• _WHAT TO WORK ON_
Look through the listing below and report every line that contains "left".

• _EXERCISE MATERIALS_
++++++++++++++++++++

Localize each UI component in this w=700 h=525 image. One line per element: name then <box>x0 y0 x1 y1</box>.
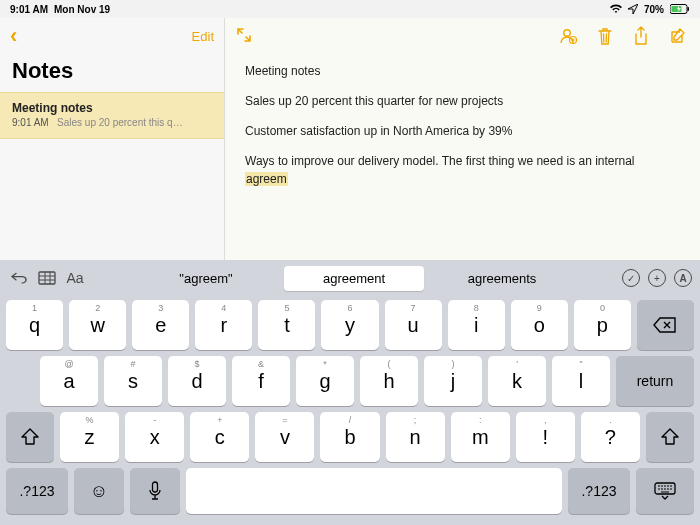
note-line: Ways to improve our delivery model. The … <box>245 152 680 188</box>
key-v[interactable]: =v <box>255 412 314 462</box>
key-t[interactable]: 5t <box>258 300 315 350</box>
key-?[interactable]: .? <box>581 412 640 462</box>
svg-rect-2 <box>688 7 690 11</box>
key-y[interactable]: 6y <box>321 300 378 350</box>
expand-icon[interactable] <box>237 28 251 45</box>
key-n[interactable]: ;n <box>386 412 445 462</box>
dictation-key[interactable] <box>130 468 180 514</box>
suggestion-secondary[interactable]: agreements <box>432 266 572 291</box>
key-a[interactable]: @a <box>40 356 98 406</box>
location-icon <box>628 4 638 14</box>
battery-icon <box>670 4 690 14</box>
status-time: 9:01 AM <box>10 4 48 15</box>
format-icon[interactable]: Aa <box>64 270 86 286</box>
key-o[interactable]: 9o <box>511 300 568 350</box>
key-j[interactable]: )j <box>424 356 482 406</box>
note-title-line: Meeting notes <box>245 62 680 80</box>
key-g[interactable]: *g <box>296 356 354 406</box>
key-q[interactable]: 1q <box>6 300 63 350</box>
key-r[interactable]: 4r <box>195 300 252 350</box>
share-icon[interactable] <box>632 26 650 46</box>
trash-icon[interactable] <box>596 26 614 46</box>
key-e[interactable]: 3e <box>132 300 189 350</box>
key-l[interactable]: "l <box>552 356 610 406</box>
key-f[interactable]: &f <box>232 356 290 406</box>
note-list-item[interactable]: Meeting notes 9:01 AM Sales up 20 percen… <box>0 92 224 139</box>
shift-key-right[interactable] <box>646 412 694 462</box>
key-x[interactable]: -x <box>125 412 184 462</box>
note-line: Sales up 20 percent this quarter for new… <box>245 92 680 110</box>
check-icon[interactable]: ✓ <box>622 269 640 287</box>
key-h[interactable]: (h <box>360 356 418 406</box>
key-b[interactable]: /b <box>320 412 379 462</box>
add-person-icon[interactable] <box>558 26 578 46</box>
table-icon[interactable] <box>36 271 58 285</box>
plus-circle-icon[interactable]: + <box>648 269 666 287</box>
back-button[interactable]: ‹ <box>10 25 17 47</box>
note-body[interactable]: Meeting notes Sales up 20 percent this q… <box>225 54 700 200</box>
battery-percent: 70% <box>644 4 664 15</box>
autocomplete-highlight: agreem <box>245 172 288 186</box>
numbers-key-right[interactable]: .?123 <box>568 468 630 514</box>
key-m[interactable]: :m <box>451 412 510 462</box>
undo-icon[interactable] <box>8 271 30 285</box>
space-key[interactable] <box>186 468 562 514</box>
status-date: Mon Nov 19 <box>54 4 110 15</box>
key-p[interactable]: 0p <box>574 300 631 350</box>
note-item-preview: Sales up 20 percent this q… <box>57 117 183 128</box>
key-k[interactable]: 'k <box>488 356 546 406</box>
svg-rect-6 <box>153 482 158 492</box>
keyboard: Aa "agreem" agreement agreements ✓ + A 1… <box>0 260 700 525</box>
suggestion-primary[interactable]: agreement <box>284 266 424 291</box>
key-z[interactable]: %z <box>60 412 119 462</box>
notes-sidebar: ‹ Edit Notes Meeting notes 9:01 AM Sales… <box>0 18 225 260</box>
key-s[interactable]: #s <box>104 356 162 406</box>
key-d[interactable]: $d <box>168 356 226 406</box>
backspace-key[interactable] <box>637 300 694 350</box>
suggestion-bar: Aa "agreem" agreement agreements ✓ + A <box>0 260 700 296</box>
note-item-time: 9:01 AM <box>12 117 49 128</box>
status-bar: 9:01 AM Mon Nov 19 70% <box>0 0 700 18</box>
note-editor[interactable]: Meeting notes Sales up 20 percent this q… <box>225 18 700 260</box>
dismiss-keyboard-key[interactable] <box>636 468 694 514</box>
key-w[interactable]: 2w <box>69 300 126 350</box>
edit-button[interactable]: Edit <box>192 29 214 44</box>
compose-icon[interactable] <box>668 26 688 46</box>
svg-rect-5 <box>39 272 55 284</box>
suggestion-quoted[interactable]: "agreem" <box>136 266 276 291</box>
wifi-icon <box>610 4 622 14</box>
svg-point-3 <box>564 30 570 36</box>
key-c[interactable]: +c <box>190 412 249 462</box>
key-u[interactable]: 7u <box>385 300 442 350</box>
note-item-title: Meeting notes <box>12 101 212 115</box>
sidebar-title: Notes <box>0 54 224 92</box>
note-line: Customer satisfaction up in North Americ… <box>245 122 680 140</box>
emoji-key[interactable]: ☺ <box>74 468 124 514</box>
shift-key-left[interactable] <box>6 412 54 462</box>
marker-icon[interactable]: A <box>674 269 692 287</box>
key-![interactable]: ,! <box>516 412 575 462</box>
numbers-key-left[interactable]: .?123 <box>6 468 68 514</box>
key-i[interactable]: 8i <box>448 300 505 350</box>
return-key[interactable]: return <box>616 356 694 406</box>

++++++++++++++++++++

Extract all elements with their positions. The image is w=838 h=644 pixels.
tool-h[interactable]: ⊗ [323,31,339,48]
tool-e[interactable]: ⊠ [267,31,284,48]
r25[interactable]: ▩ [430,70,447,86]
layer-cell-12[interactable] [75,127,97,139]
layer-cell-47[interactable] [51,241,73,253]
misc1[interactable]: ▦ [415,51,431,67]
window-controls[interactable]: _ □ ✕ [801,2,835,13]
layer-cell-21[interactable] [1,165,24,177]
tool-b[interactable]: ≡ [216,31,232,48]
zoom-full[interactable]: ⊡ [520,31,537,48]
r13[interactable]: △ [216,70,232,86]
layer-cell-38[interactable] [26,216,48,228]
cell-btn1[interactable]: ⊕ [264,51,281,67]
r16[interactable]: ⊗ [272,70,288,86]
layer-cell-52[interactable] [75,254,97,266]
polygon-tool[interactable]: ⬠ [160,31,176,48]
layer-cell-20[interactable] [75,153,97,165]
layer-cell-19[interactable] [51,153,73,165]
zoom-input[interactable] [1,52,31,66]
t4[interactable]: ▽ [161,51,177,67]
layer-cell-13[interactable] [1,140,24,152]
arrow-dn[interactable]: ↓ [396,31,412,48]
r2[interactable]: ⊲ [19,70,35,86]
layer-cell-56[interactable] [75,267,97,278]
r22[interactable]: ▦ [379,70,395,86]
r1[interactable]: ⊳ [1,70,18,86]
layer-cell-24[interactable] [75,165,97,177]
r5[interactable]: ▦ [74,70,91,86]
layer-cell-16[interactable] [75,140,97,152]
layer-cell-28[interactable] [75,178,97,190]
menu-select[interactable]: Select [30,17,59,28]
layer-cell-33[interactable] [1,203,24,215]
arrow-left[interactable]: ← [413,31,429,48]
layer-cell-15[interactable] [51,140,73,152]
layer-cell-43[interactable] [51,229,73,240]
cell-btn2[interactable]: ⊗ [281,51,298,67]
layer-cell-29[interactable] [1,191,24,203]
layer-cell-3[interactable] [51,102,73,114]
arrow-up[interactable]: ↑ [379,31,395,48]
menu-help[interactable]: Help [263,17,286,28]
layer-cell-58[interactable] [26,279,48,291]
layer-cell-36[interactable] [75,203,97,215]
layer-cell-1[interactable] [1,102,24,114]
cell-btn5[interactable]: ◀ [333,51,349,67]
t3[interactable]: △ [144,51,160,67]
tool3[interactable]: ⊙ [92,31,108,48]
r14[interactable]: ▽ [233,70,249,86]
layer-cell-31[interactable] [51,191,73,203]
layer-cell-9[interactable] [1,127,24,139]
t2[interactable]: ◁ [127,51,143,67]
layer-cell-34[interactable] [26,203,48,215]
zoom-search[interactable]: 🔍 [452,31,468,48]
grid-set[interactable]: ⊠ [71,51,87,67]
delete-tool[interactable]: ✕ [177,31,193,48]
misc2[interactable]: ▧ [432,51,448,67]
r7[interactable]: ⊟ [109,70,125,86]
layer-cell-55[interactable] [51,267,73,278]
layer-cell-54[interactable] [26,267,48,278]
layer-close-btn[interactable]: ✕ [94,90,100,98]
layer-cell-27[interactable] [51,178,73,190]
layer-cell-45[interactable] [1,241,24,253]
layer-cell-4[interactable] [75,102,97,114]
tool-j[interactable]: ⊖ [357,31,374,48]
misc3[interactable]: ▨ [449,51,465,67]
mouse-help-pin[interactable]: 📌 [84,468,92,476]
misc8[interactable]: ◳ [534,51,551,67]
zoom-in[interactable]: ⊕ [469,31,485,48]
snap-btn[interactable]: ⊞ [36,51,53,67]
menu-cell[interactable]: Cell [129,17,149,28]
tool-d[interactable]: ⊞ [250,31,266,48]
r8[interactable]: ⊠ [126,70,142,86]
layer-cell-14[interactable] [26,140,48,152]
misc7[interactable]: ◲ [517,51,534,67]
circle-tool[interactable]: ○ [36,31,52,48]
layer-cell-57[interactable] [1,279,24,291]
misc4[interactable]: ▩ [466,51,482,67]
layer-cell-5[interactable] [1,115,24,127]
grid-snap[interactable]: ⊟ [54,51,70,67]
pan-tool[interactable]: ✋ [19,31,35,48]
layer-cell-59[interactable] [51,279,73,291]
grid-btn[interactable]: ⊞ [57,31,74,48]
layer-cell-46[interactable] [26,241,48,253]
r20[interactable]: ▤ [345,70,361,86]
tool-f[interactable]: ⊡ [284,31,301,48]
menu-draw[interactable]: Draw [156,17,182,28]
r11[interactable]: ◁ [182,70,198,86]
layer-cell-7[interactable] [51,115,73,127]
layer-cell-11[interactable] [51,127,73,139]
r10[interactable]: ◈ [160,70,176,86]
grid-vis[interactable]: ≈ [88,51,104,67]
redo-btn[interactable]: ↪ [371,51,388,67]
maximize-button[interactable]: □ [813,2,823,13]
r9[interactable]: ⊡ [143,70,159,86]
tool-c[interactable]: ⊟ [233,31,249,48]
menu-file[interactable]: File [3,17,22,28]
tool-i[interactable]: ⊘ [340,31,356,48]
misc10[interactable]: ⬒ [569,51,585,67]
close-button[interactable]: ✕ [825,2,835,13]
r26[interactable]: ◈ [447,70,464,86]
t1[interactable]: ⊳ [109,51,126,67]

++++++++++++++++++++

• _SOLUTION_
shift-key-left[interactable] <box>6 412 54 462</box>
numbers-key-left[interactable]: .?123 <box>6 468 68 514</box>
arrow-left[interactable]: ← [413,31,429,48]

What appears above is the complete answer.